Dickey has coached numerous youth club teams to State Championships, Directed the Region 2 Olympic Development Soccer Program, coached both National and Regional ODP teams, Co-founded the USYS ODP program in Europe and currently serves as the Director of Coaching for Mockingbird Valley Premier Soccer Club in Louisville, Kentucky.

===United States women's youth===
Simultaneously while coaching the Delaware Wizards, Dickey worked with the U.S. Soccer Federation as a coach in its Olympic Development Program. This led to a staff coaching position with the United States women's national team youth system. He started working with the under-14 team in 2005 as its head coach and later served head coach of the under-15, under-16, and under-17 teams in the subsequent years.
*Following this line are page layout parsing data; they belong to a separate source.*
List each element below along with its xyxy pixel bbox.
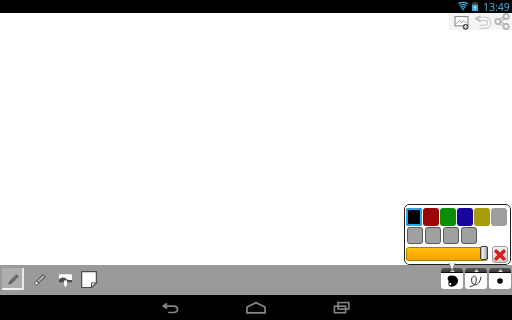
button[interactable]: Share	[492, 13, 512, 30]
button[interactable]: Tool	[54, 268, 76, 290]
button[interactable]: Recents	[299, 295, 385, 320]
button[interactable]	[406, 208, 422, 226]
button[interactable]	[461, 227, 477, 244]
button[interactable]: Brush size	[489, 268, 511, 289]
button[interactable]	[406, 247, 488, 261]
button[interactable]: Pencil	[2, 268, 24, 290]
button[interactable]: Colour	[441, 268, 463, 289]
button[interactable]	[423, 208, 439, 226]
staticText: 13:49	[483, 0, 510, 13]
button[interactable]: Insert image	[451, 13, 472, 30]
button[interactable]: Tool	[80, 268, 102, 290]
button[interactable]: Close palette	[492, 246, 508, 263]
button[interactable]	[440, 208, 456, 226]
button[interactable]	[491, 208, 507, 226]
button[interactable]: Home	[213, 295, 299, 320]
button[interactable]	[443, 227, 459, 244]
button[interactable]	[425, 227, 441, 244]
button[interactable]: Back	[127, 295, 213, 320]
button[interactable]: Stroke style	[465, 268, 487, 289]
button[interactable]: Undo	[472, 13, 493, 30]
button[interactable]	[407, 227, 423, 244]
button[interactable]	[474, 208, 490, 226]
button[interactable]	[457, 208, 473, 226]
button[interactable]: Tool	[28, 268, 50, 290]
He was assistant coach of the U.S. team that finished second in the 2008 FIFA U-17 Women's World Cup. He was appointed to coach the U-17 national team two years later after they had failed to qualify for the 2010 FIFA U-17 Women's World Cup. In 2009, Dickey guested as a coach with the India women's national football team and helped them in preparation for an international tournament which they won and returned to the FIFA rankings.
In 2018 Dickey was selected to become the Head Coach of the Women’s National team of Jordan

===Jordan women's===
On May 1, 2017, the Jordan Football Association announced that they have Dickey signed Dickey as head coach of the Jordan women's national football team.

===Mockingbird Valley===
Following his time with the Jordan national team, Dickey joined Louisville, Kentucky-based Mockingbird Valley Premier SC as director of coaching & player development.

===Lexington SC===
On January 9, 2024, Dickey was announced as the inaugural coach for Lexington SC's USL Super League side.